### Material shown

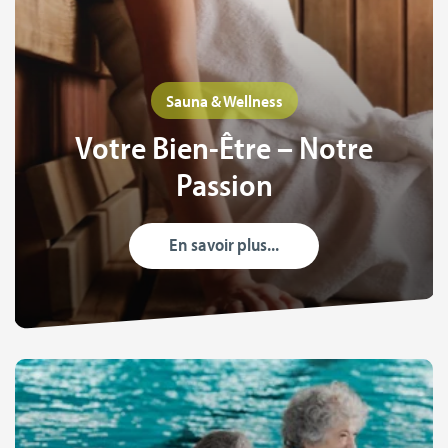
Sauna & Wellness
Votre Bien-Être – Notre
Passion
En savoir plus...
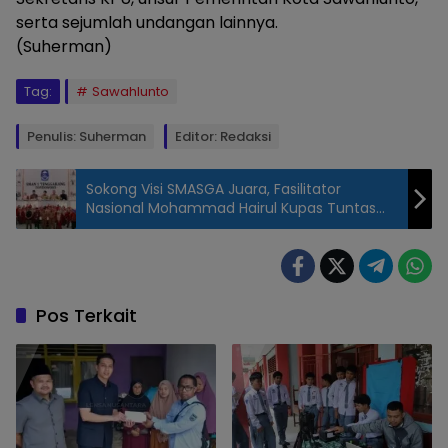
serta sejumlah undangan lainnya.
(Suherman)
Tag:
Sawahlunto
Penulis: Suherman
Editor: Redaksi
Sokong Visi SMASGA Juara, Fasilitator
Nasional Mohammad Hairul Kupas Tuntas
Strategi Literasi-Numerasi
DPRD Kota
Sawahlunto
melaksanakan
audiensi
Pos Terkait
bersama KPU
Kota
Sawahlunto
terkait
penataan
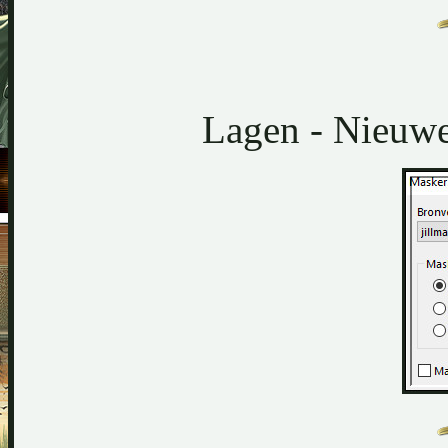
Lagen - Nieuwe 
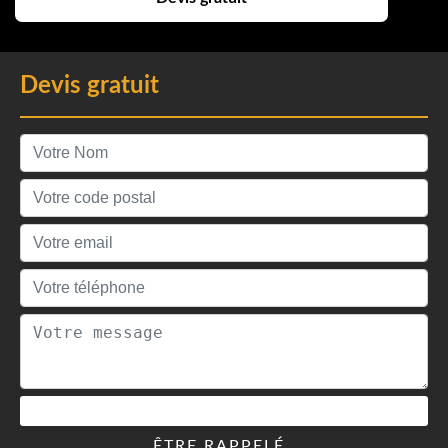
Devis gratuit
ÊTRE RAPPELÉ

### Try it
Produce an exact copy of the lines from the line with "bersama KPU" through the last line of the data above, both ends included. No pictures belong in it.

### Task answer
bersama KPU
Kota
Sawahlunto
terkait
penataan
Lagen - Nieuwe 
Devis gratuit
ÊTRE RAPPELÉ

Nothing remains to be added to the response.